According to the Center for Internet Security (CIS), length is the hallmark of a good password. Statistically, passwords that consist of more than eight characters are harder to crack.
One way to achieve a good, lengthy password is to opt for a passphrase instead of a single password. For instance, “my9024became**ed‘causeEdwinadroppedit” (or along those lines). If you’re going down the passphrase route, remember mixing up a little bit and addingnumerals and special characters.
By creating a long and complex passphrase instead of a single password, you can include several regular and known words.
Top tip: Avoid known phrases in your passphrase, for example, “A stitch in time saves nine”, or titles such as “The girl on the train.”
Length and complexity are important, but so too is uniqueness. We saw that in our review of appropriate passphrases. If there’s any chance, however slim, that someone else is using your password or passphrases, switch it to something more unique.
And, of course, that means the most common passwords in use are also out. Goodbye “121212” and “qwerty123.”
Personal information is a big no-no
There’s no need to give threat actors a helping hand; they already have an arsenal of advanced technologies on their side. Thus, avoid any personal information in your passwords or passphrases.
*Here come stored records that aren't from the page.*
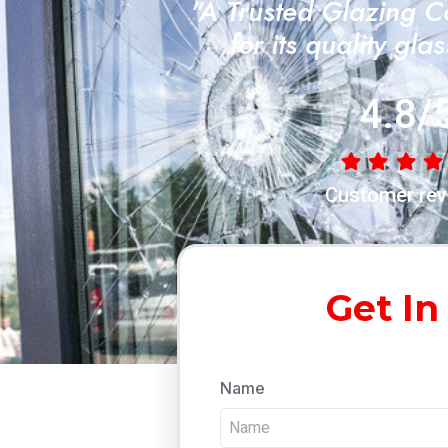
"A Trusted Glazing 
for its quality gla
4.8/
Customer rev
Get In
Name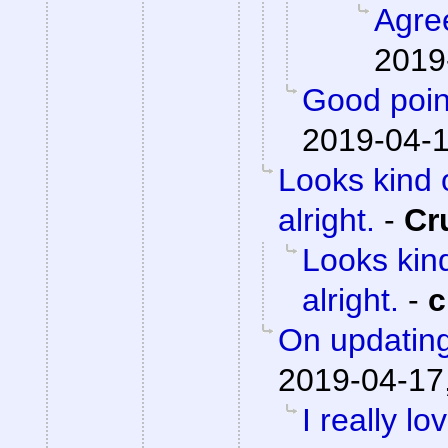
Agre
2019
Good poin
2019-04-1
Looks kind 
alright.
-
Cr
Looks kind
alright.
-
c
On updating
2019-04-17
I really lo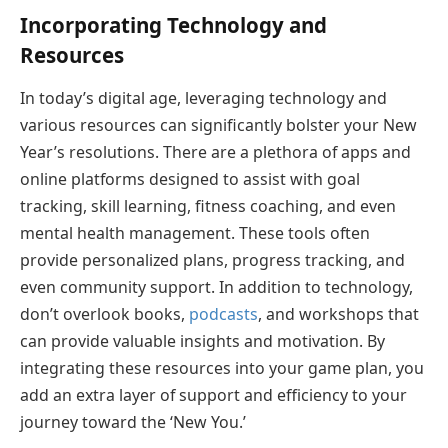
Incorporating Technology and
Resources
In today’s digital age, leveraging technology and
various resources can significantly bolster your New
Year’s resolutions. There are a plethora of apps and
online platforms designed to assist with goal
tracking, skill learning, fitness coaching, and even
mental health management. These tools often
provide personalized plans, progress tracking, and
even community support. In addition to technology,
don’t overlook books,
podcasts
, and workshops that
can provide valuable insights and motivation. By
integrating these resources into your game plan, you
add an extra layer of support and efficiency to your
journey toward the ‘New You.’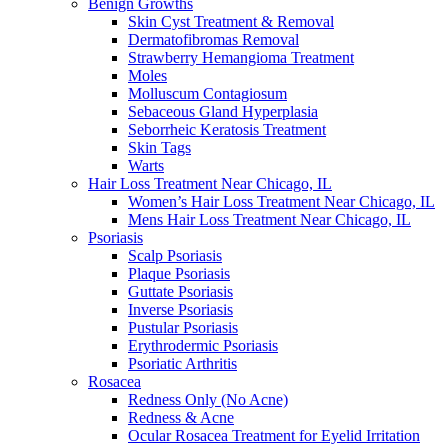
Benign Growths
Skin Cyst Treatment & Removal
Dermatofibromas Removal
Strawberry Hemangioma Treatment
Moles
Molluscum Contagiosum
Sebaceous Gland Hyperplasia
Seborrheic Keratosis Treatment
Skin Tags
Warts
Hair Loss Treatment Near Chicago, IL
Women’s Hair Loss Treatment Near Chicago, IL
Mens Hair Loss Treatment Near Chicago, IL
Psoriasis
Scalp Psoriasis
Plaque Psoriasis
Guttate Psoriasis
Inverse Psoriasis
Pustular Psoriasis
Erythrodermic Psoriasis
Psoriatic Arthritis
Rosacea
Redness Only (No Acne)
Redness & Acne
Ocular Rosacea Treatment for Eyelid Irritation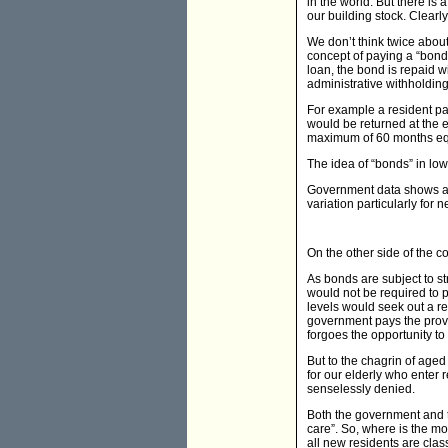
in the world. But there is 
our building stock. Clea
We don’t think twice abou
concept of paying a “bond”
loan, the bond is repaid 
administrative withholding,
For example a resident pay
would be returned at the e
maximum of 60 months equa
The idea of “bonds” in low
Government data shows ave
variation particularly for ne
On the other side of the 
As bonds are subject to st
would not be required to p
levels would seek out a res
government pays the provid
forgoes the opportunity to
But to the chagrin of aged
for our elderly who enter
senselessly denied.
Both the government and t
care”. So, where is the mo
all new residents are clas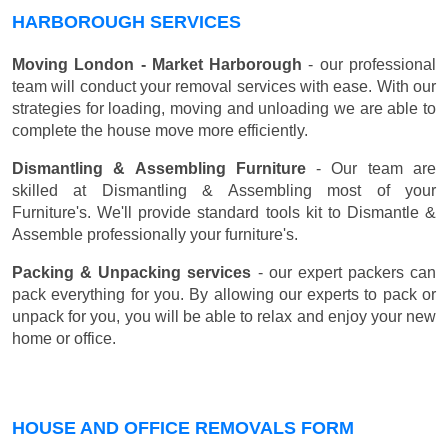
HARBOROUGH SERVICES
Moving London - Market Harborough
- our professional
team will conduct your removal services with ease. With our
strategies for loading, moving and unloading we are able to
complete the house move more efficiently.
Dismantling & Assembling Furniture
- Our team are
skilled at Dismantling & Assembling most of your
Furniture's. We'll provide standard tools kit to Dismantle &
Assemble professionally your furniture's.
Packing & Unpacking services
- our expert packers can
pack everything for you. By allowing our experts to pack or
unpack for you, you will be able to relax and enjoy your new
home or office.
HOUSE AND OFFICE REMOVALS FORM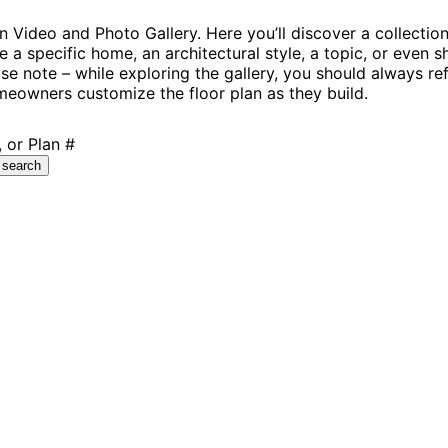
Video and Photo Gallery. Here you’ll discover a collectio
e a specific home, an architectural style, a topic, or even
se note – while exploring the gallery, you should always re
eowners customize the floor plan as they build.
 or Plan #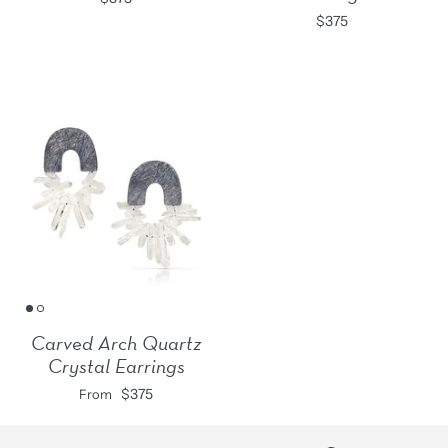
$375
Carved Arch Quartz
Crystal Earrings
$375
From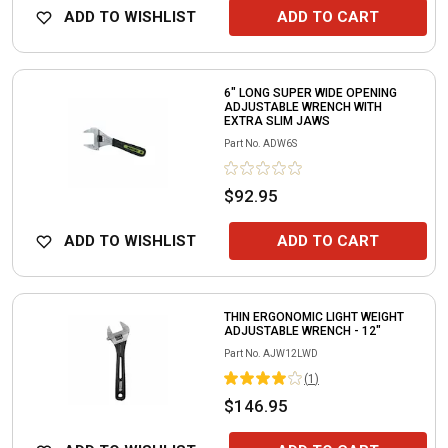
ADD TO WISHLIST
ADD TO CART
6" LONG SUPER WIDE OPENING
ADJUSTABLE WRENCH WITH
EXTRA SLIM JAWS
Part No.
ADW6S
$92.95
ADD TO WISHLIST
ADD TO CART
THIN ERGONOMIC LIGHT WEIGHT
ADJUSTABLE WRENCH - 12"
Part No.
AJW12LWD
(
1
)
$146.95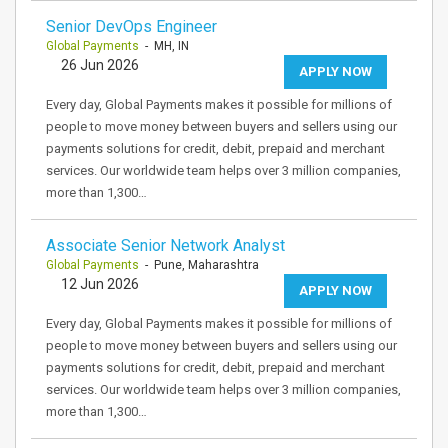
Senior DevOps Engineer
Global Payments
- MH, IN
26 Jun 2026
APPLY NOW
Every day, Global Payments makes it possible for millions of
people to move money between buyers and sellers using our
payments solutions for credit, debit, prepaid and merchant
services. Our worldwide team helps over 3 million companies,
more than 1,300…
Associate Senior Network Analyst
Global Payments
- Pune, Maharashtra
12 Jun 2026
APPLY NOW
Every day, Global Payments makes it possible for millions of
people to move money between buyers and sellers using our
payments solutions for credit, debit, prepaid and merchant
services. Our worldwide team helps over 3 million companies,
more than 1,300…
Here are the types of information that should never be in your passwords:
- Pet and children’s names
- Birth dates
- Social security or driver’s license numbers
Keeping your passwords in order
You might be thinking to yourself: this is all well and good, but how do I keep track of these long, complex, and unique passwords? The good news is: you don’t have to.
A handy password manager such as LastPass or Dashlane can do all the heavy lifting for you. You can also take advantage of Microsoft Edge’s in-built password manager tool, but be aware that this is less secure than using a third-party add-on solution.
That rounds up our review of the key password rules for 2022. Are yours better than passable yet?